# Source data:
►

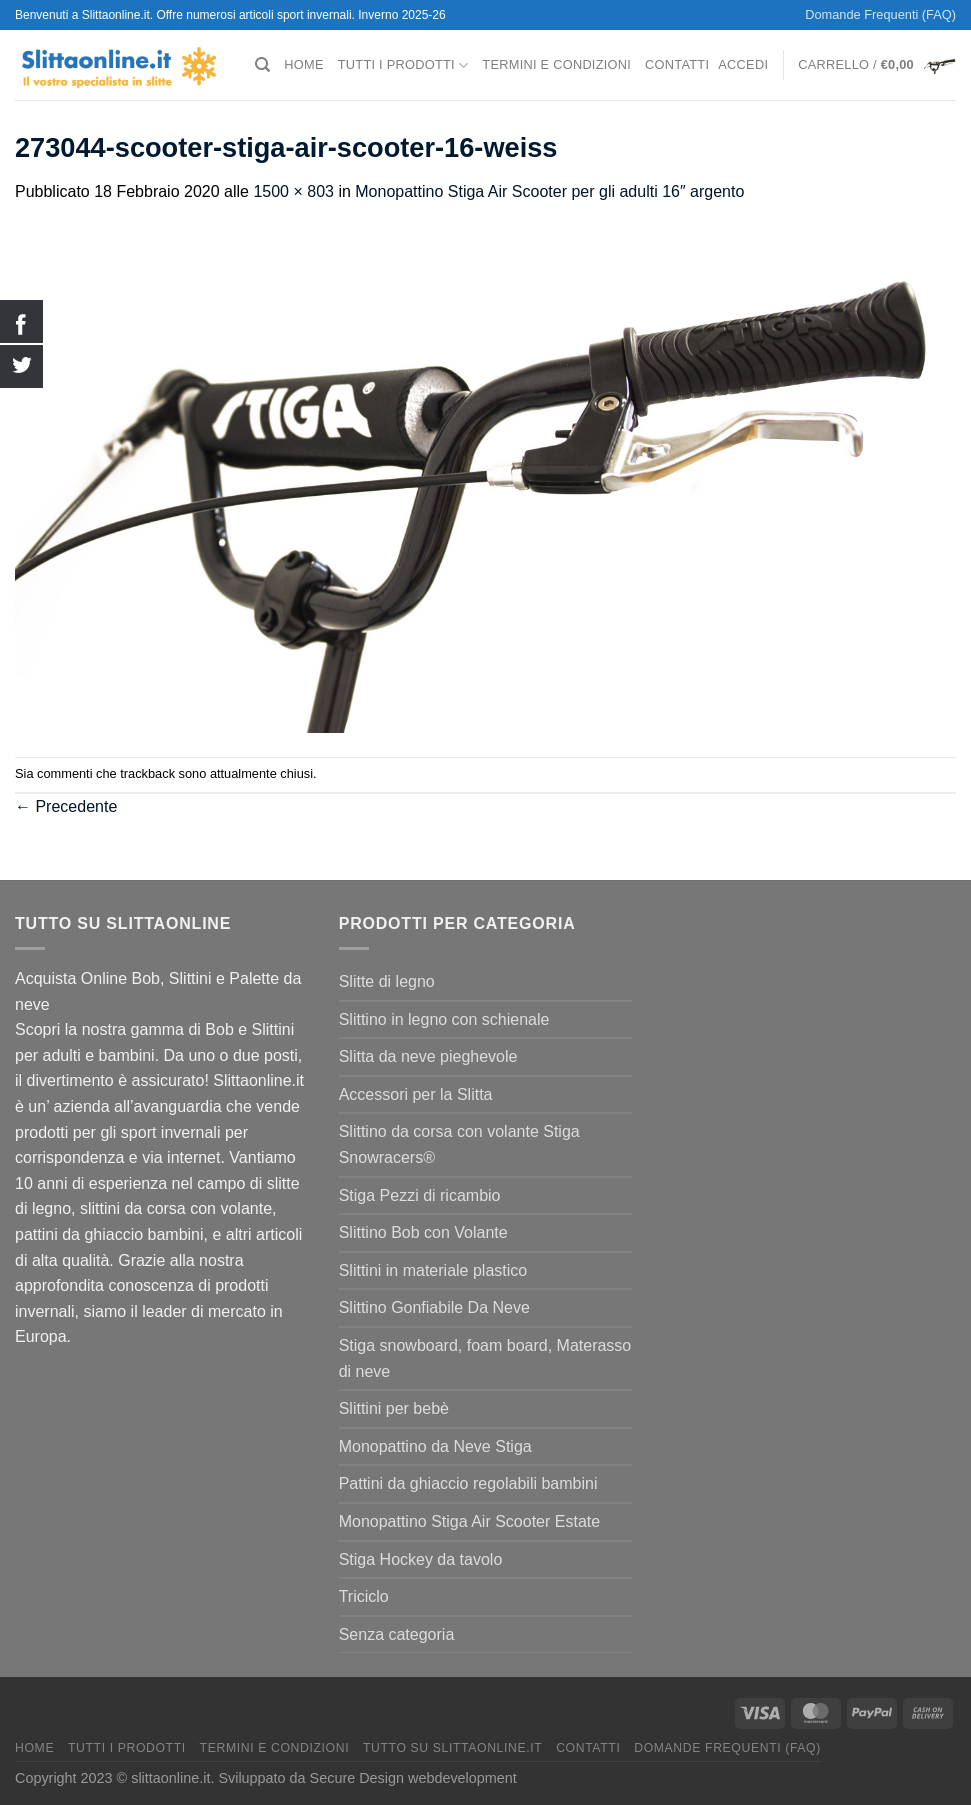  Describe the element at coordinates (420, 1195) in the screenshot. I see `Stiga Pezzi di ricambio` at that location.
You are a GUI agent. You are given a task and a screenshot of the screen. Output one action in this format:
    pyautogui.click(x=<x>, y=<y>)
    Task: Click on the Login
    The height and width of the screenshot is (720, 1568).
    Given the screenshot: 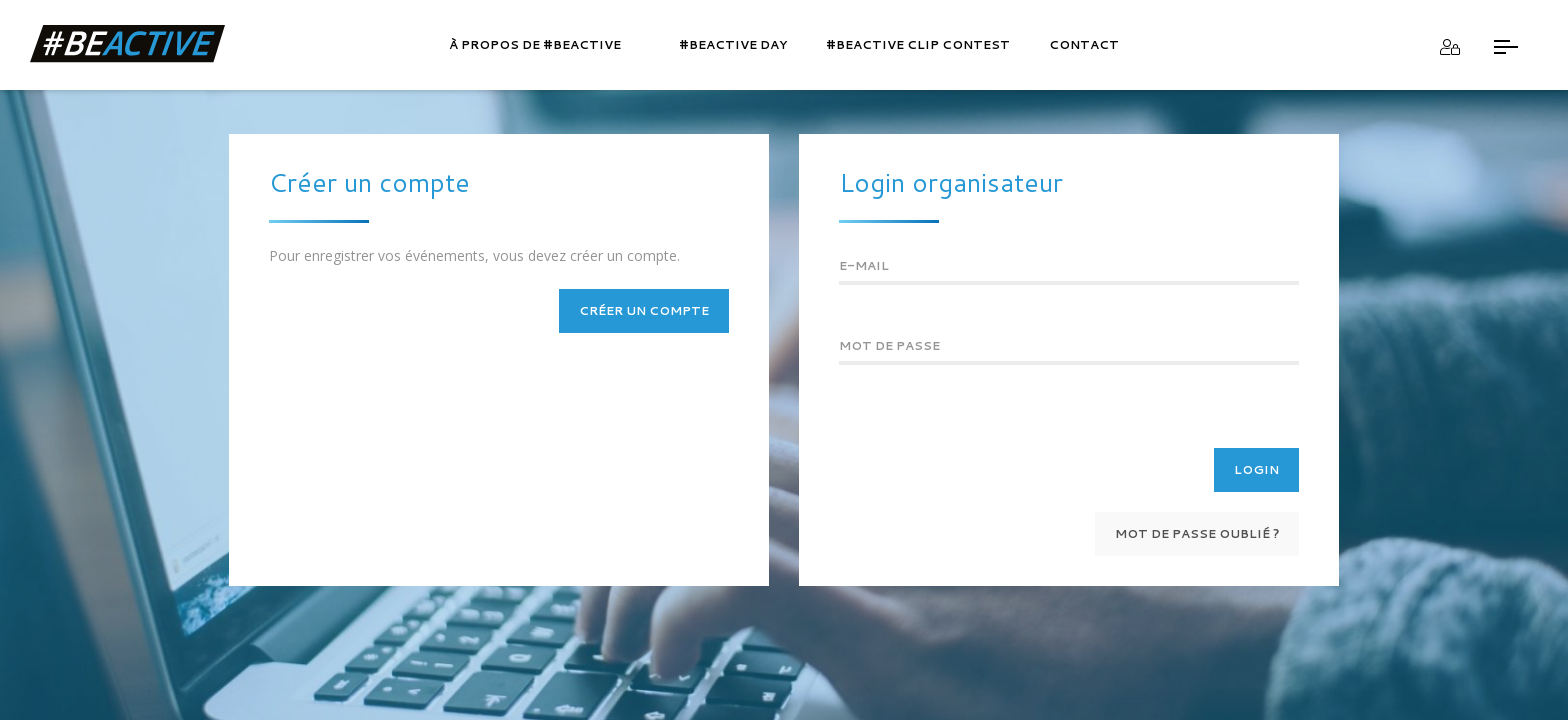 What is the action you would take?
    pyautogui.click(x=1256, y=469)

◄
►

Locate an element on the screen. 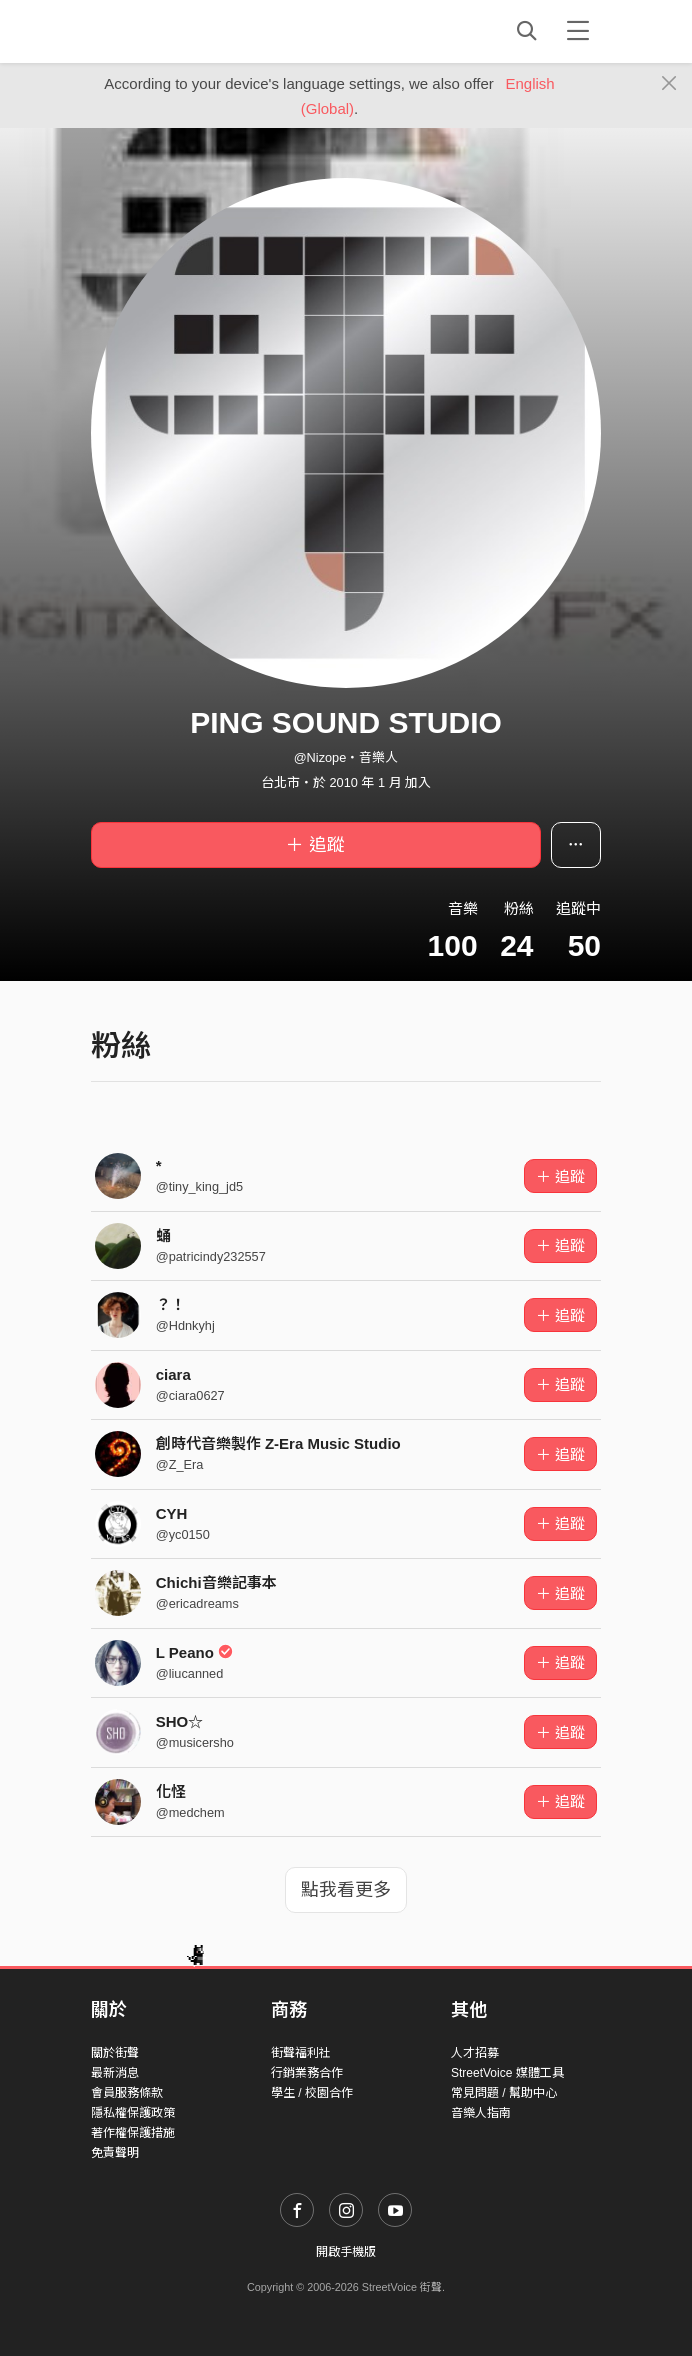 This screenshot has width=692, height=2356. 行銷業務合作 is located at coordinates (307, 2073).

◄

# Exercise prompt:
After locating the line holding "You are a GUI" above, output exactly that line and every line after it through the line holding "The height and". Include nothing else.

# Output for this exercise:
You are a GUI agent. You are given a task and a screenshot of the screen. Output one action in this format:
    pyautogui.click(x=<x>, y=<y>)
    Task: Click on the Login
    The height and width of the screenshot is (720, 1568).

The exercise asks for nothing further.